Nitekim, Ergenekon, Balyoz, Casusluk, OdaTV gibi davalarla, eski statükonun sivil güçlerini büyük ölçüde zayıflatmış, TSK’nın üst tabakasını hapse attırarak, tırpanlayarak veya yanına çekerek Ordu’nun iktidar üzerindeki etkinliğini geriletmiştir. Ancak KCK davalarıyla binlerce Kürt siyasetçiyi, seçilmiş yöneticileri hapse atsa da Özgürlük Hareketi’ni geriletememiş, DK torba davasına soktuğu sosyalistleri “hizaya” getirememiştir.

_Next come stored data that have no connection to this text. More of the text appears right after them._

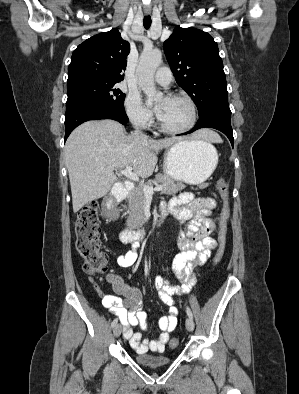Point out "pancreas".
Wrapping results in <instances>:
<instances>
[{"instance_id": "obj_1", "label": "pancreas", "mask_w": 299, "mask_h": 394, "mask_svg": "<svg viewBox=\"0 0 299 394\" xmlns=\"http://www.w3.org/2000/svg\"><path fill=\"white\" fill-rule=\"evenodd\" d=\"M163 186L162 193L167 195H174L181 190L185 189V185L183 183H175L172 178L167 176L166 174L159 173L155 176L154 180H149L145 185H149L153 187L154 185ZM209 184H201L199 186L200 189H204ZM144 205H145V194L141 186L135 188L129 195V204L128 211L129 214L128 222L129 225L138 229L142 227V225L146 222V218L144 215Z\"/></svg>"}]
</instances>
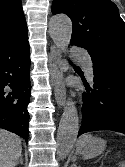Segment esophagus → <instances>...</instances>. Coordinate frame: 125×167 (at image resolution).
Masks as SVG:
<instances>
[{"instance_id": "1", "label": "esophagus", "mask_w": 125, "mask_h": 167, "mask_svg": "<svg viewBox=\"0 0 125 167\" xmlns=\"http://www.w3.org/2000/svg\"><path fill=\"white\" fill-rule=\"evenodd\" d=\"M50 58L55 99L58 106L61 108L66 101V89L63 81L64 75L61 54L54 45L50 48Z\"/></svg>"}]
</instances>
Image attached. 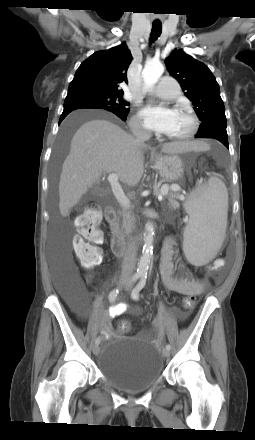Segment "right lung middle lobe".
I'll list each match as a JSON object with an SVG mask.
<instances>
[{"label":"right lung middle lobe","instance_id":"dd1d6c3e","mask_svg":"<svg viewBox=\"0 0 255 440\" xmlns=\"http://www.w3.org/2000/svg\"><path fill=\"white\" fill-rule=\"evenodd\" d=\"M129 103L126 102L120 94H108L91 92L71 97H66L65 107L99 108L106 109L113 113L126 116L129 109L126 108Z\"/></svg>","mask_w":255,"mask_h":440}]
</instances>
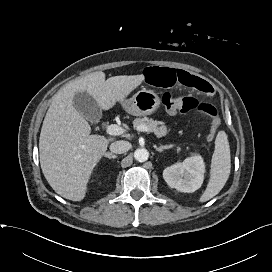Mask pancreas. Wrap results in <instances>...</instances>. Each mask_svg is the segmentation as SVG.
<instances>
[{
    "label": "pancreas",
    "instance_id": "1",
    "mask_svg": "<svg viewBox=\"0 0 272 272\" xmlns=\"http://www.w3.org/2000/svg\"><path fill=\"white\" fill-rule=\"evenodd\" d=\"M142 125L146 126L150 130V132H154V134L158 138H160L162 136H166L169 132L167 126L162 121L149 119L148 117L136 118L133 121V126L136 129Z\"/></svg>",
    "mask_w": 272,
    "mask_h": 272
}]
</instances>
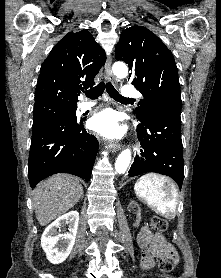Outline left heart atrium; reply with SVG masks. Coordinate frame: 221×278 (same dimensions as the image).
<instances>
[{
  "label": "left heart atrium",
  "instance_id": "obj_1",
  "mask_svg": "<svg viewBox=\"0 0 221 278\" xmlns=\"http://www.w3.org/2000/svg\"><path fill=\"white\" fill-rule=\"evenodd\" d=\"M90 126L94 131L108 137H118L122 134L116 115L108 110L95 115L91 119Z\"/></svg>",
  "mask_w": 221,
  "mask_h": 278
}]
</instances>
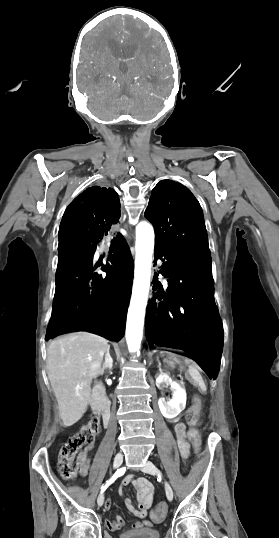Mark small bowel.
Segmentation results:
<instances>
[{
    "label": "small bowel",
    "mask_w": 279,
    "mask_h": 538,
    "mask_svg": "<svg viewBox=\"0 0 279 538\" xmlns=\"http://www.w3.org/2000/svg\"><path fill=\"white\" fill-rule=\"evenodd\" d=\"M174 432L176 435L177 444L181 456L183 459H187L189 456L190 445L186 440V428L183 424L179 423L175 425ZM92 448V444H88L84 448L83 452L79 455L78 465L81 469V475H85L87 472V468L89 465V456ZM129 484H132L136 489L138 509L133 506L132 501L129 498L125 499V506L136 518L139 519L132 524L131 530L138 531L149 528L151 526V522L145 520V517L147 515L148 509L151 507L153 502V485L145 478L134 479L132 474H128L121 481V485L118 488L119 495H122L123 487ZM111 506L112 501L110 499H107L105 502V509L109 510ZM105 523L106 526L112 531H117L125 527V521L121 516H116L113 520L107 519Z\"/></svg>",
    "instance_id": "c3829d8e"
}]
</instances>
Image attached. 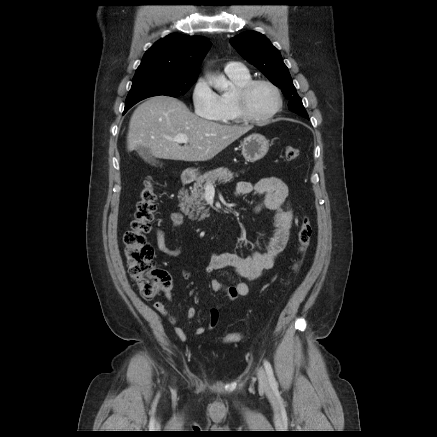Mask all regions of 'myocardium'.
<instances>
[{
	"label": "myocardium",
	"mask_w": 437,
	"mask_h": 437,
	"mask_svg": "<svg viewBox=\"0 0 437 437\" xmlns=\"http://www.w3.org/2000/svg\"><path fill=\"white\" fill-rule=\"evenodd\" d=\"M257 85H266L270 87L276 96V106L272 112L263 117L254 116L248 107V100L251 91ZM235 106L240 118L249 123H266L272 120L282 109L283 98L280 89L276 84L267 79H251L238 88L235 92Z\"/></svg>",
	"instance_id": "f54148a6"
}]
</instances>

Suç ortakları olan AKP ve Cemaat, DK torba davasıyla (ayrıca paralel olarak Ezilenlerin Sosyalist Partisi – ESP’ye yönelik Gaye operasyonlarıyla) Kürt Halk Hareketiyle dayanışma ve mücadele birliği siyasetini uygulayan sosyalist güçleri cezalandırmak, sindirmek istemiştir. Bu davaya sokulan sosyalistlerin hemen hepsi geçmişte Demokrasi İçin Birlik Hareketi ve şimdi Halkların Demokratik Kongresi / Partisi içinde yer alan güçlerdendir. Ama görüldüğü gibi bu emellerine nail olamadılar.
DK torba davasının bir diğer hedefi ise, sosyalist yeniden kuruluş zemininde yer alan yapıların bir araya gelerek güçlerini birleştirmesini engellemekti. Bu hedeflerine de ulaşamadılar. Sosyalist Forum deneyiminin ardından başlatılan Sosyalist Yeniden Kuruluş (SYK) süreci, kimi eksikleriyle, Sosyalist Yeniden Kuruluş Partisi’nin (SYKP) kurulmasıyla taçlandırıldı.
DK davası, en başından bir intikam davası olarak ve tüm hukuk ilkeleri çiğnenerek yürütülmüştür. Devrimci Karargah’ın siyasi çizgisini savunan sanıkların yanı sıra; daha sonraki operasyon dalgalarıyla davaya dahil edilerek DK üyeliğiyle suçlanan çeşitli sosyalist örgütlerden sanıklar ve avukatları bu davanın hukuksuzluğunu, tamamen siyasi hedeflerle bu biçime sokulduğunu, suçlamaların uydurmalığını ve kanıtların sahteliğini teker teker açıklamıştır. Bu dava hukuken düşmüştür. Kamu vicdanında da mahkum edilmiştir.
Ancak buna rağmen AKP ve Cemaat’in suç ortaklığıyla, siyasi bir kararla, bu davada çok sayıda sosyalist, akla sığmayacak gerekçelerle mahkum edilmiştir. Son olarak Yargıtay 9. Dairesi de Özel Yetkili Mahkeme’nin verdiği kararların çoğunu onaylayarak bir hukuk cinayetine imza atmıştır.
Eş Genel Başkanımız Tuncay Yılmaz’a ve diğer sosyalistlere verilen mahkumiyet kararlarını yok hükmünde sayıyoruz. Siyasal tarih bu kararları mahkum edecektir.